Lighting designers are regularly tasked with illuminating destinations and the routes used to get there—but what about the spaces in between? Philips’ 2014 Community Lighting for the Urban Environment (CLUE) competition tasked students and emerging practitioners to do just that. Last month, the competition announced three winners and one honorable mention, representing Germany, the Philippines, and Singapore, and that were selected from a total of 151 entries across 41 countries.
With the theme of “Interface,” the seventh iteration of the competition explored how lighting could be used to rethink the boundaries between urban spaces, using concepts such as transitions, transparency, and the balance between light and dark to create interstitial spaces that combine indoor and outdoor lighting solutions in a single system.
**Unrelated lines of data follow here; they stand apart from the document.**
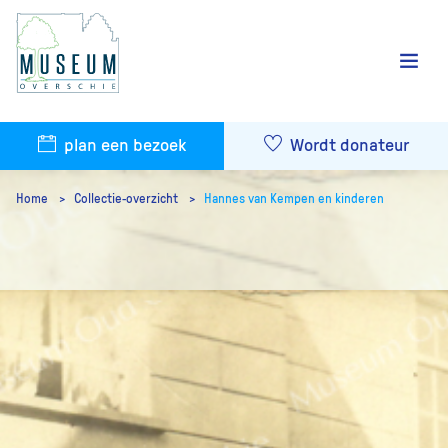
plan een bezoek
Wordt donateur
Home
Collectie-overzicht
Hannes van Kempen en kinderen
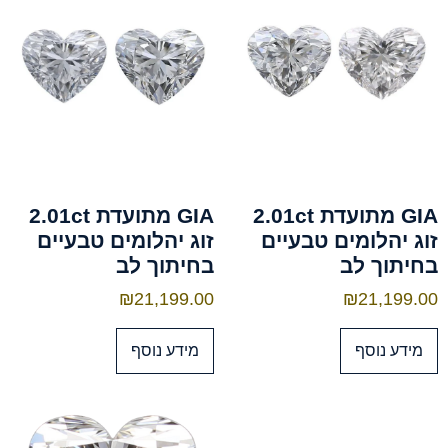
GIA מתועדת 2.01ct
GIA מתועדת 2.01ct
זוג יהלומים טבעיים
זוג יהלומים טבעיים
בחיתוך לב
בחיתוך לב
₪
21,199.00
₪
21,199.00
מידע נוסף
מידע נוסף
The winners of the first, second, and third prizes received $5,000, $2,500, and $1,000, respectively. The competition will also reimburse winners for select costs incurred to attend this year’s Lightfair in New York.
The competition was judged by an international panel of lighting professionals comprising: Francois Roupinian, principal and design director at Lightemotion in Montréal; Fred Oberkircher, Illuminating Engineering Society past president; Louis-Xavier Gagnon, co-artistic director and designer at Atomic 3 in Montréal; Martin Houle, director and founder at Kollectif in Montréal; Nathanaël Meyer, creative director at gsmprjct* in Montréal; Randy Burkett, president and design principal at Randy Burkett Lighting Design in St. Louis; and Tom Russello, senior director and research and design director for indoor and outdoor lighting in North America at Philips.
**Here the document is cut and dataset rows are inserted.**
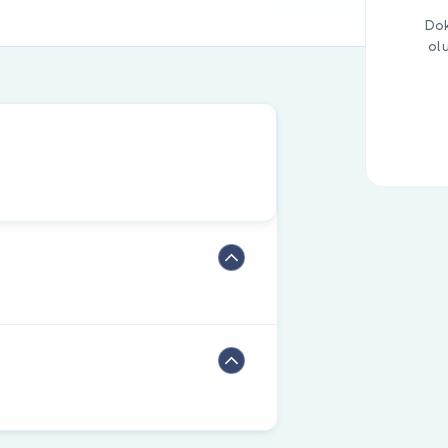
Dok
ol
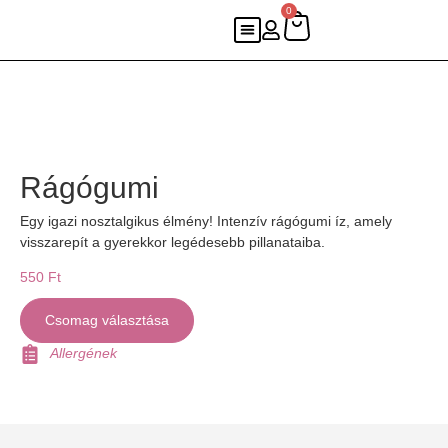
0
Rágógumi
Egy igazi nosztalgikus élmény! Intenzív rágógumi íz, amely
visszarepít a gyerekkor legédesebb pillanataiba.
550
Ft
Csomag választása
Allergének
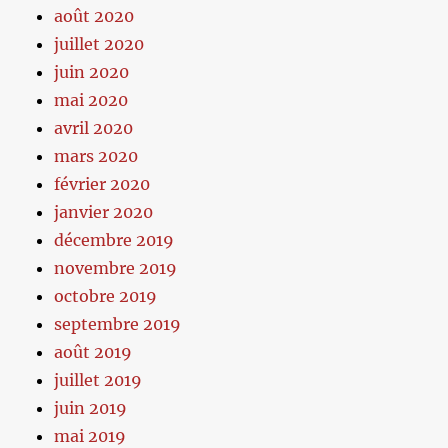
août 2020
juillet 2020
juin 2020
mai 2020
avril 2020
mars 2020
février 2020
janvier 2020
décembre 2019
novembre 2019
octobre 2019
septembre 2019
août 2019
juillet 2019
juin 2019
mai 2019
Read more about the winning projects below:
Photovascular System, 1st Prize
Designers: Michael Luigi I. Manzano, Riel L. Gutierrez, Roselane Leigh Jade T. To Chip
“Photovascular System” combines indoor and outdoor lighting systems in a symbiotic application that uses natural light during the day to illuminate the building’s interior. At night, electric light installed in the building takes over to highlight the architectural form while identifying public spaces.
Dancing on the Clouds, 2nd Prize
Designers: Hyunje Joo
In “Dancing on the Clouds,” a bed of Helium-inflated polyurethane balloons is suspended over a public space with 2mm-thick fiber-optic cords dangling within reach to encourage occupant interaction. The installation is designed to sway in the wind and changes in size and shape based on shifts in air pressure and temperature.
Interlace, 3rd Prize
Designers: Rahul Gujarathi
This integrated structural glazing system incorporates photovoltaics and OLEDs between transparent safety glass panels in order to generate energy by day and illuminate the space at night. Intended to literally exist on the edge of the built and unbuilt environments, “Interlace” serves as a transition between indoor and outdoor spaces.
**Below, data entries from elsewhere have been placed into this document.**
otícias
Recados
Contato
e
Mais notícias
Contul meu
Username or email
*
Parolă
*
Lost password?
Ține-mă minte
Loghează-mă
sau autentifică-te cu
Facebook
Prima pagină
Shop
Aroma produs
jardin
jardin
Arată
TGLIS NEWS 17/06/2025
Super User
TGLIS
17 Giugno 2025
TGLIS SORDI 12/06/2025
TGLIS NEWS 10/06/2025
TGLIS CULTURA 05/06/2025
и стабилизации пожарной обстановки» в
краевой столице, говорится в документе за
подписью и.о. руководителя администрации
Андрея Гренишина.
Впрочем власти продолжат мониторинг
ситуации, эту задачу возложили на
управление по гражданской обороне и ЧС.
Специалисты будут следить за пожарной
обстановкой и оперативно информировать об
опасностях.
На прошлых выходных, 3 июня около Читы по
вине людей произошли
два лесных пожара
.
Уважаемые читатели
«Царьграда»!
The Styx, Honorable Mention
Designers: Jin Yung Bargon
“The Styx” seeks to broach the often-impersonal approach to large-scale memorials with an installation designed to surround an urban cemetery. Taking the form of a half-enclosed passageway, weight sensors on the floor trigger soft light in fiber-optic fabric curtains and OLED wall panels. A large column within the space serves as a focal point and depicts sand through an hourglass as a visual of the cycle of life and death.